A lower court order on 15 March had temporarily blocked the administration’s summary deportations under the law meant to protect the US during wartime.
Trump has said that immigrants allegedly belonging to the Venezuelan gang Tren de Aragua were “conducting irregular warfare” against the US and that he would deport them under the 1798 Alien Enemies Act.
While siding with the administration, the top court’s majority said that migrants subject to deportation must be given “an opportunity to challenge their removal”.
“The notice must be afforded within a reasonable time and in such a manner as will allow them to actually seek habeas relief in the proper venue before such removal occurs,” the justices wrote in the unsigned 5-4 ruling on Monday.
“The only question is which court will resolve that challenge,” they wrote.

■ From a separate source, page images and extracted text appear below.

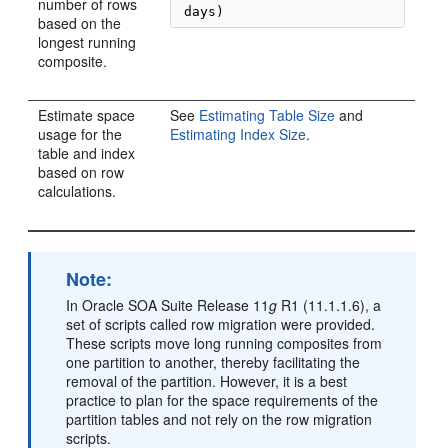
number of rows
 days)
based on the
longest running
composite.
Estimate space
See
Estimating Table Size
and
usage for the
Estimating Index Size
.
table and index
based on row
calculations.
Note:
In
Oracle SOA Suite
Release 11
g
R1 (11.1.1.6), a
set of scripts called row migration were provided.
These scripts move long running composites from
one partition to another, thereby facilitating the
removal of the partition. However, it is a best
practice to plan for the space requirements of the
partition tables and not rely on the row migration
scripts.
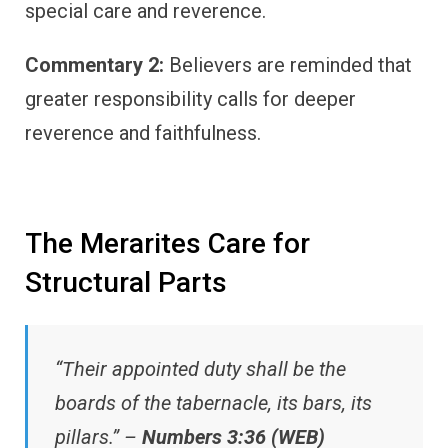
special care and reverence.
Commentary 2:
Believers are reminded that
greater responsibility calls for deeper
reverence and faithfulness.
The Merarites Care for
Structural Parts
“Their appointed duty shall be the
boards of the tabernacle, its bars, its
pillars.” –
Numbers 3:36 (WEB)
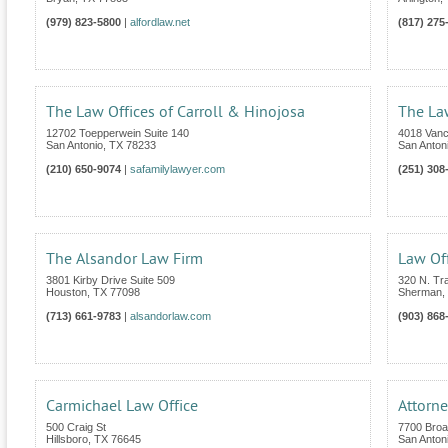
(979) 823-5800
|
alfordlaw.net
(817) 275
The Law Offices of Carroll & Hinojosa
The La
12702 Toepperwein Suite 140
4018 Van
San Antonio
,
TX
78233
San Anton
(210) 650-9074
|
safamilylawyer.com
(251) 308
The Alsandor Law Firm
Law Off
3801 Kirby Drive Suite 509
320 N. Tra
Houston
,
TX
77098
Sherman
,
(713) 661-9783
|
alsandorlaw.com
(903) 868
Carmichael Law Office
Attorne
500 Craig St
7700 Broa
Hillsboro
,
TX
76645
San Anton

Monday’s ruling said the challenge, brought by five migrants, was raised improperly in a Washington DC court and not in Texas, where they are confined.
Conservative Justice Amy Coney Barrett joined the court’s liberal justices in dissenting with the majority ruling.
At least 137 people have been deported by the Trump administration under the Alien Enemies Act, a move criticised by rights groups.
The act grants the US president sweeping powers to order the detention and deportation of natives or citizens of an “enemy” nation without following the usual processes.
It was passed as part of a series of laws in 1798 when the US believed it would enter a war with France.